The task to guide a child’s heart through God’s Word is possibly the highest responsibility that is laid at our feet.  They are children for such a short time, and not a day can be wasted.

You may wholeheartedly agree with the above sentiments, but still find it a struggle to be consistent.  Let me assure you, you are not alone.  I have found that there are times where the intentions are good, but you may lack direction to go in.  Let me suggest the following resource:

Long Store Short: Ten-Minute Devotions by Marty Machowski

Long store short

In this book, Marty Machowski takes you through the Old Testament to show God’s faithfulness to us and pointing your hearts to Christ.  The book is broken down into sections that consist of 5 separate lessons.  Each lesson covers a different section of scripture.  The first two days relate the story they are focusing on, while day three takes the perspective of how it points forward to Christ.  On day four, the kids are directed to ask the parents a question relating to the story, to get their perspective, and on day 5, Machowski points to either the Psalms or a prophet.  (It was always a fun game for the kids to try to guess which one it would be.)

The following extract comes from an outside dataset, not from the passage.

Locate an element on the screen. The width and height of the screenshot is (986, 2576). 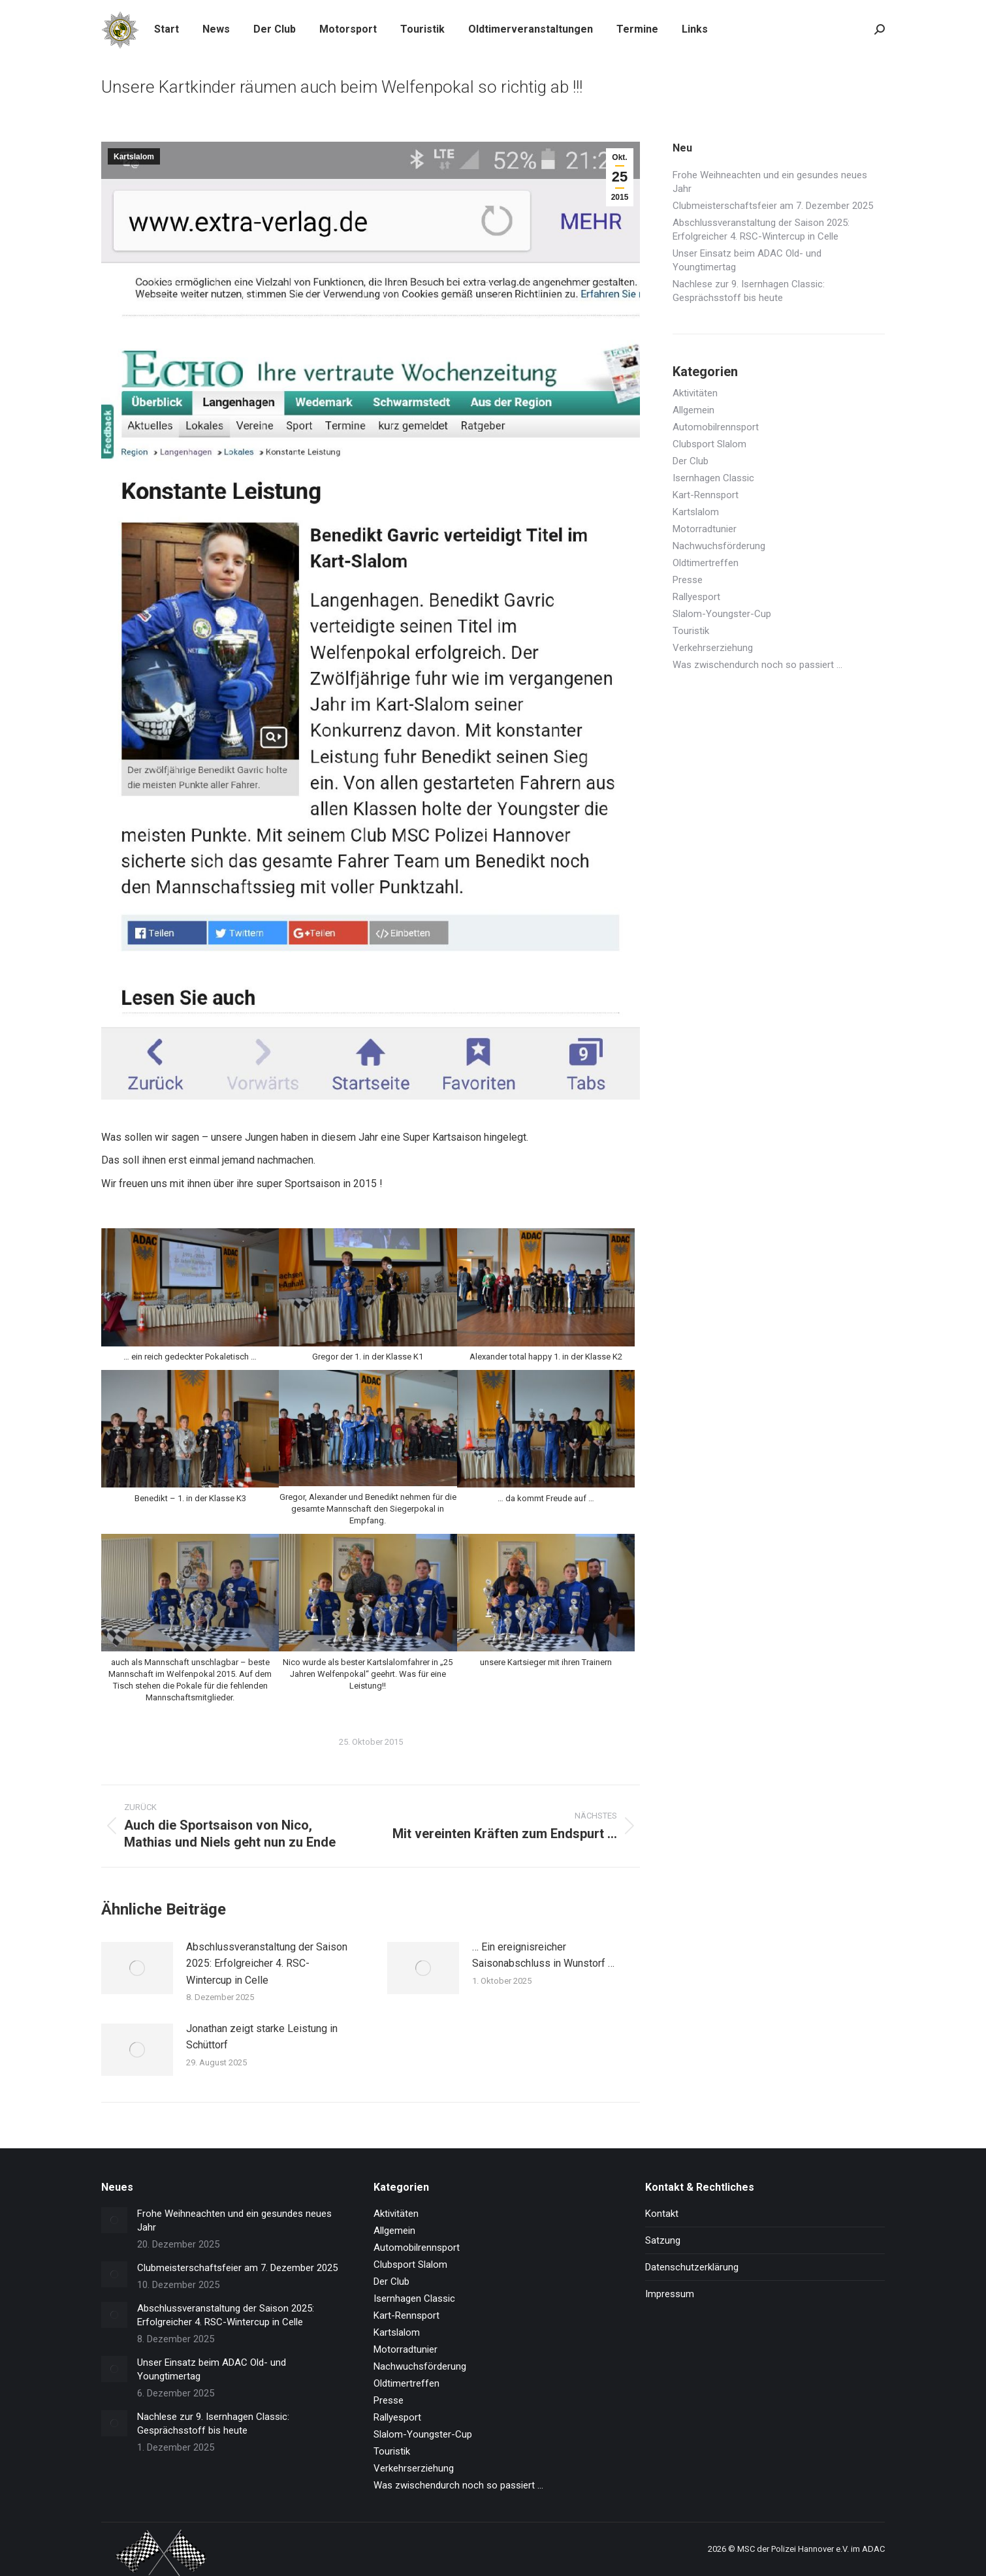
Slalom-Youngster-Cup is located at coordinates (722, 614).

One of the strengths of Machowski’s is to bring each section to a point to convey the Gospel and show how it really does point to Christ.  Rarely, does this feel forced.  If you haven’t already, you too will see how Christ is the destination.  He also does a great job at providing questions for discussion.  These won’t always be necessary, as some passages will produce their own natural conversation, but they can sometimes help you understand the text in a way that will be understandable to a child.

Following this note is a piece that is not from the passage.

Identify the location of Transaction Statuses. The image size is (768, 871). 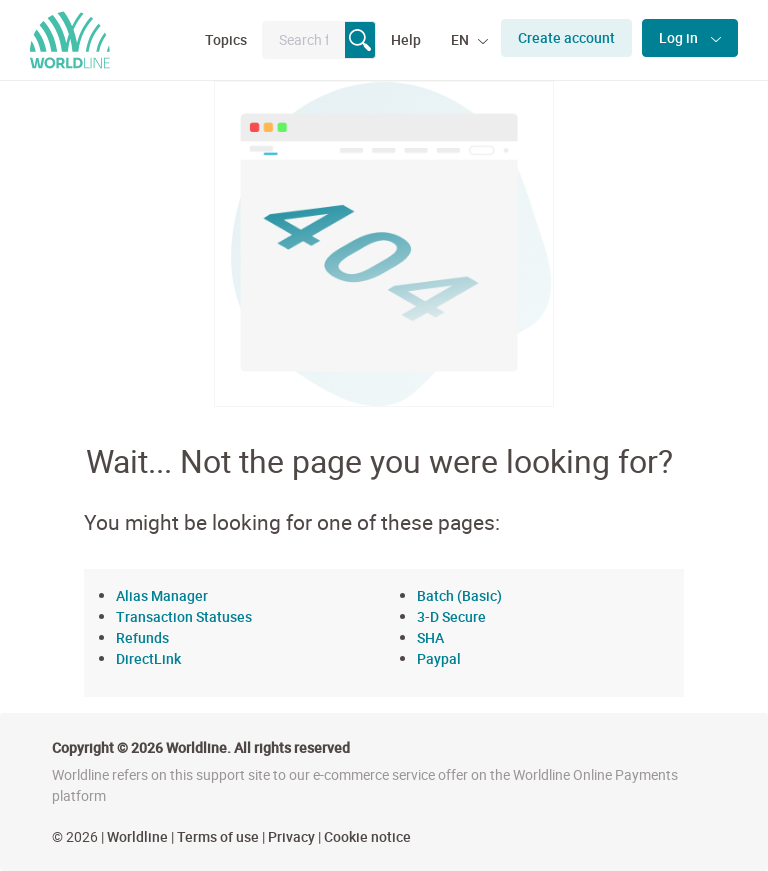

At the beginning of each section, Machowski often provides some sort of activity to capture the attention of your kids, but I rarely used those.  They often took more preparation and called for materials I just didn’t have.  But if you do take the time to look ahead, they can sometimes be of some value.  Either way, I would always recommend looking ahead so that you understand the lesson before you teach it.  The presentation would be lacking if you spend more time struggling to understand it yourself, and then having to explain it to a child.

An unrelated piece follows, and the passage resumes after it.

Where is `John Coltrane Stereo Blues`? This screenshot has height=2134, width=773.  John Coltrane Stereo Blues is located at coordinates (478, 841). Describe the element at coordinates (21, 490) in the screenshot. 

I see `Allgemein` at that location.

One of the fun things about this book is that it forces you to slowly go through the Old Testament.  It isn’t a quick scan.  This is a long haul.  You will see continuing themes and patterns.  I was struck with the continual faithfulness of God, despite the frequent unfaithfulness of man.  This isn’t just a study for your children.  You too will grow and be challenged.

For those of you that make it all the way through this book, Marty Machowski has also produced a book called “Old Story New” in which he goes through the New Testament.  We are presently going through this volume and will probably start all over when we are done.

I hope this is helpful for you and that if you are searching for something to give you some framework and direction in your Bible time with your family, that you will find it in these volumes.  The greatest investment you can make is leading your child’s heart to the Word of God and understanding the Gospel.  The stakes are high, and the reward is eternal.